Description of the task
Copy each entry below verbatim. Skip the pictures.

Records for the exercise
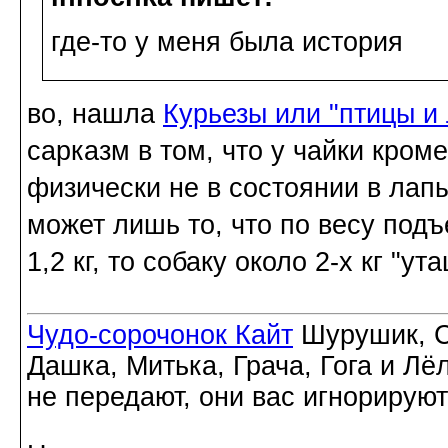
где-то у меня была история
во, нашла
Курьезы или "птицы и
сарказм в том, что у чайки кроме
физически не в состоянии в лапы
может лишь то, что по весу подъ
1,2 кг, то собаку около 2-х кг "ута
Чудо-сорочонок Кайт
Шурушик, С
Дашка, Митька, Грача, Гога и Лё
не передают, они вас игнорируют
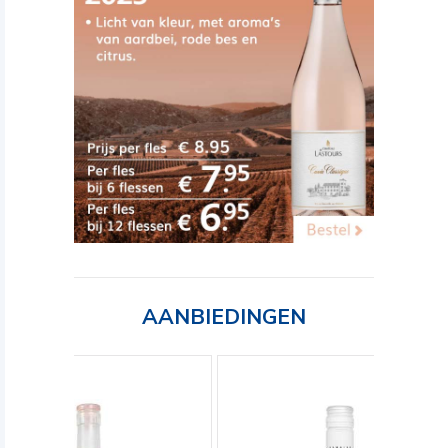
AANBIEDINGEN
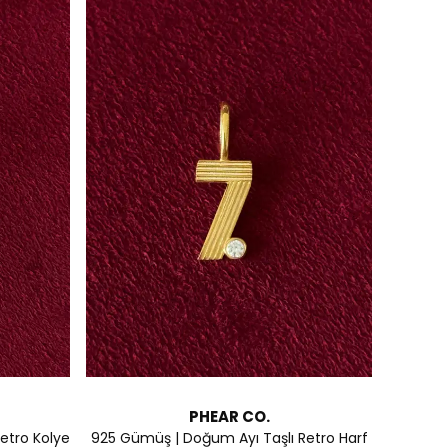
PHEAR CO.
etro Kolye
925 Gümüş | Doğum Ayı Taşlı Retro Harf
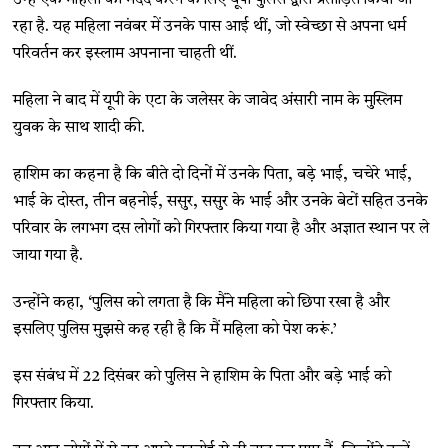
रहा है. यह महिला नवंबर में उनके पास आई थीं, जो स्वेच्छा से अपना धर्म
परिवर्तन कर इस्लाम अपनाना चाहती थीं.
महिला ने बाद में यूपी के एटा के जलेसर के जावेद अंसारी नाम के मुस्लिम
युवक के साथ शादी की.
हाशिम का कहना है कि बीते दो दिनों में उनके पिता, बडे़ भाई, चचेरे भाई,
भाई के दोस्त, तीन बहनोई, ससुर, ससुर के भाई और उनके बेटों सहित उनके
परिवार के लगभग दस लोगों को गिरफ्तार किया गया है और अज्ञात स्थान पर ले
जाया गया है.
उन्होंने कहा, ‘पुलिस को लगता है कि मैंने महिला को छिपा रखा है और
इसलिए पुलिस मुझसे कह रही है कि मैं महिला को पेश करूं.’
इस संबंध में 22 दिसंबर को पुलिस ने हाशिम के पिता और बड़े भाई को
गिरफ्तार किया.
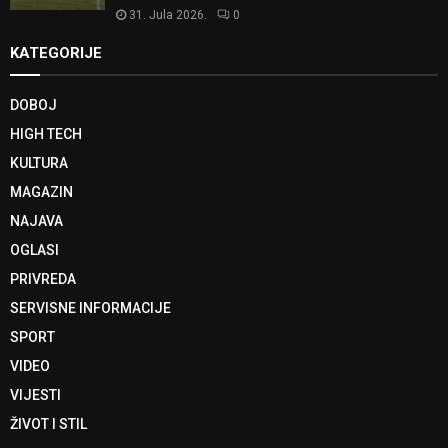
31. Jula 2026.
0
KATEGORIJE
DOBOJ
HIGH TECH
KULTURA
MAGAZIN
NAJAVA
OGLASI
PRIVREDA
SERVISNE INFORMACIJE
SPORT
VIDEO
VIJESTI
ŽIVOT I STIL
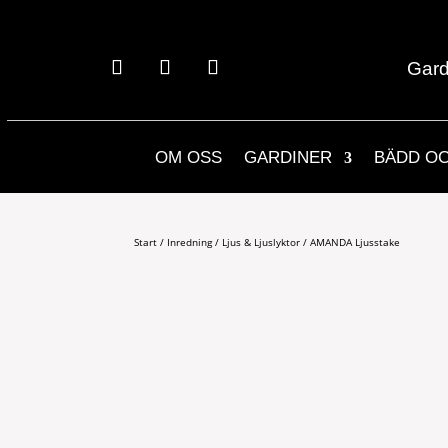
Gard
OM OSS
GARDINER
BÄDD O
Start
/
Inredning
/
Ljus & Ljuslyktor
/ AMANDA Ljusstake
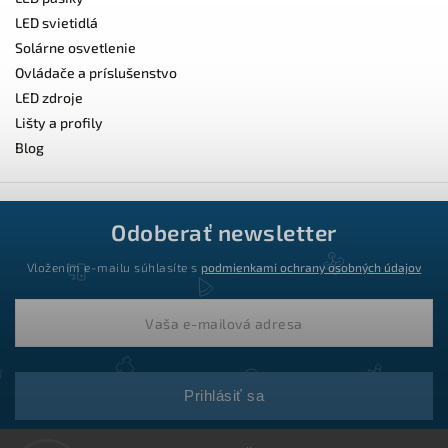
LED svietidlá
Solárne osvetlenie
Ovládače a príslušenstvo
LED zdroje
Lišty a profily
Blog
Odoberať newsletter
Vložením e-mailu súhlasíte s
podmienkami ochrany osobných údajov
Prihlásiť sa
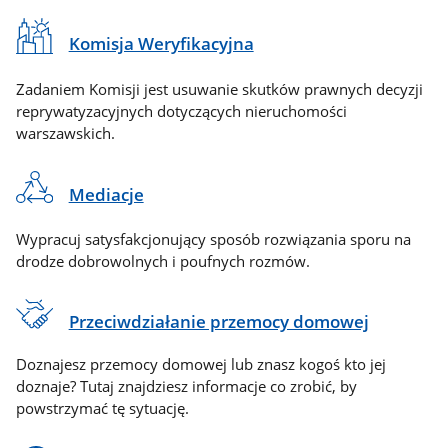
Komisja Weryfikacyjna
Zadaniem Komisji jest usuwanie skutków prawnych decyzji
reprywatyzacyjnych dotyczących nieruchomości
warszawskich.
Mediacje
Wypracuj satysfakcjonujący sposób rozwiązania sporu na
drodze dobrowolnych i poufnych rozmów.
Przeciwdziałanie przemocy domowej
Doznajesz przemocy domowej lub znasz kogoś kto jej
doznaje? Tutaj znajdziesz informacje co zrobić, by
powstrzymać tę sytuację.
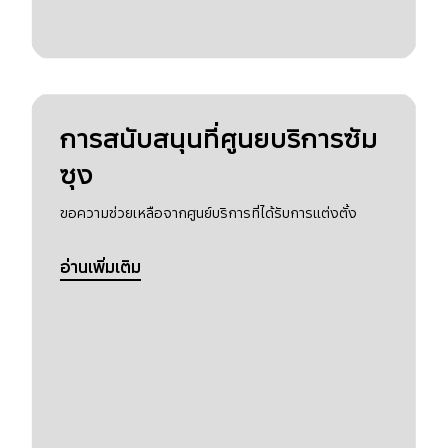
การสนับสนุนที่ศูนยบริการซัม
ซุง
ขอความช่วยเหลือจากศูนย์บริการที่ได้รับการแต่งตั้ง
อ่านเพิ่มเติม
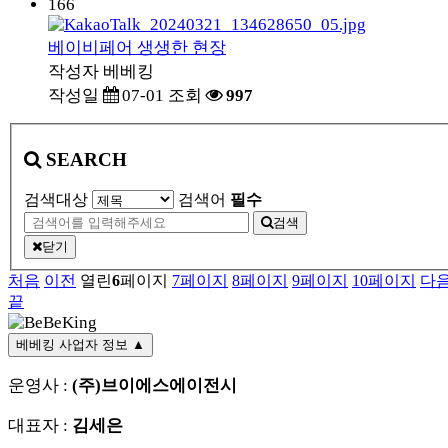
166
베이비페어 생생한 현장
작성자
베베킹
작성일
07-01
조회
997
SEARCH
검색대상
검색어
필수
검색
닫기
처음
이전
열린
6
페이지
7
페이지
8
페이지
9
페이지
10
페이지
다
끝
베베킹 사업자 정보
▲
운영사 :
(주)브이에스에이전시
대표자 :
김세은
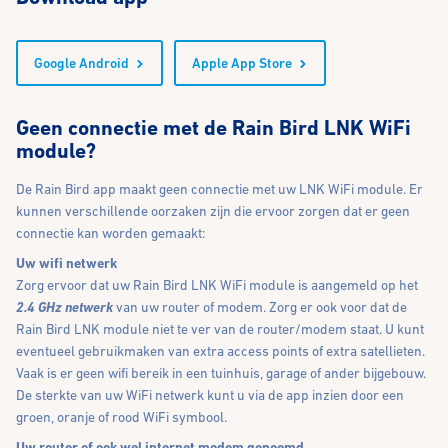
Google Android
Apple App Store
Geen connectie met de Rain Bird LNK WiFi
module?
De Rain Bird app maakt geen connectie met uw LNK WiFi module. Er
kunnen verschillende oorzaken zijn die ervoor zorgen dat er geen
connectie kan worden gemaakt:
Uw wifi netwerk
Zorg ervoor dat uw Rain Bird LNK WiFi module is aangemeld op het
2.4 GHz netwerk
van uw router of modem. Zorg er ook voor dat de
Rain Bird LNK module niet te ver van de router/modem staat. U kunt
eventueel gebruikmaken van extra access points of extra satellieten.
Vaak is er geen wifi bereik in een tuinhuis, garage of ander bijgebouw.
De sterkte van uw WiFi netwerk kunt u via de app inzien door een
groen, oranje of rood WiFi symbool.
Uw router of ook wel internet modem genoemd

Answer to this task
где-то у меня была история
во, нашла
Курьезы или "птицы и
сарказм в том, что у чайки кроме
физически не в состоянии в лапы
может лишь то, что по весу подъ
1,2 кг, то собаку около 2-х кг "ута
Чудо-сорочонок Кайт
Шурушик, С
Дашка, Митька, Грача, Гога и Лё
не передают, они вас игнорируют
AANBIEDINGEN
PHEAR CO.
etro Kolye
925 Gümüş | Doğum Ayı Taşlı Retro Harf
रहा है. यह महिला नवंबर में उनके पास आई थीं, जो स्वेच्छा से अपना धर्म
परिवर्तन कर इस्लाम अपनाना चाहती थीं.
महिला ने बाद में यूपी के एटा के जलेसर के जावेद अंसारी नाम के मुस्लिम
युवक के साथ शादी की.
हाशिम का कहना है कि बीते दो दिनों में उनके पिता, बडे़ भाई, चचेरे भाई,
भाई के दोस्त, तीन बहनोई, ससुर, ससुर के भाई और उनके बेटों सहित उनके
परिवार के लगभग दस लोगों को गिरफ्तार किया गया है और अज्ञात स्थान पर ले
जाया गया है.
उन्होंने कहा, ‘पुलिस को लगता है कि मैंने महिला को छिपा रखा है और
इसलिए पुलिस मुझसे कह रही है कि मैं महिला को पेश करूं.’
इस संबंध में 22 दिसंबर को पुलिस ने हाशिम के पिता और बड़े भाई को
गिरफ्तार किया.
31. Jula 2026.
0
KATEGORIJE
DOBOJ
HIGH TECH
KULTURA
MAGAZIN
NAJAVA
OGLASI
PRIVREDA
SERVISNE INFORMACIJE
SPORT
VIDEO
VIJESTI
ŽIVOT I STIL
Gard
OM OSS
GARDINER
BÄDD O
Start
/
Inredning
/
Ljus & Ljuslyktor
/ AMANDA Ljusstake
LED svietidlá
Solárne osvetlenie
Ovládače a príslušenstvo
LED zdroje
Lišty a profily
Blog
Odoberať newsletter
Vložením e-mailu súhlasíte s
podmienkami ochrany osobných údajov
Prihlásiť sa
Komisja Weryfikacyjna
Zadaniem Komisji jest usuwanie skutków prawnych decyzji
reprywatyzacyjnych dotyczących nieruchomości
warszawskich.
Mediacje
Wypracuj satysfakcjonujący sposób rozwiązania sporu na
drodze dobrowolnych i poufnych rozmów.
Przeciwdziałanie przemocy domowej
Doznajesz przemocy domowej lub znasz kogoś kto jej
doznaje? Tutaj znajdziesz informacje co zrobić, by
powstrzymać tę sytuację.
การสนับสนุนที่ศูนยบริการซัม
ซุง
ขอความช่วยเหลือจากศูนย์บริการที่ได้รับการแต่งตั้ง
อ่านเพิ่มเติม
166
베이비페어 생생한 현장
작성자
베베킹
작성일
07-01
조회
997
SEARCH
검색대상
검색어
필수
검색
닫기
처음
이전
열린
6
페이지
7
페이지
8
페이지
9
페이지
10
페이지
다
끝
베베킹 사업자 정보
▲
운영사 :
(주)브이에스에이전시
대표자 :
김세은
Google Android
Apple App Store
Geen connectie met de Rain Bird LNK WiFi
module?
De Rain Bird app maakt geen connectie met uw LNK WiFi module. Er
kunnen verschillende oorzaken zijn die ervoor zorgen dat er geen
connectie kan worden gemaakt:
Uw wifi netwerk
Zorg ervoor dat uw Rain Bird LNK WiFi module is aangemeld op het
2.4 GHz netwerk
van uw router of modem. Zorg er ook voor dat de
Rain Bird LNK module niet te ver van de router/modem staat. U kunt
eventueel gebruikmaken van extra access points of extra satellieten.
Vaak is er geen wifi bereik in een tuinhuis, garage of ander bijgebouw.
De sterkte van uw WiFi netwerk kunt u via de app inzien door een
groen, oranje of rood WiFi symbool.
Uw router of ook wel internet modem genoemd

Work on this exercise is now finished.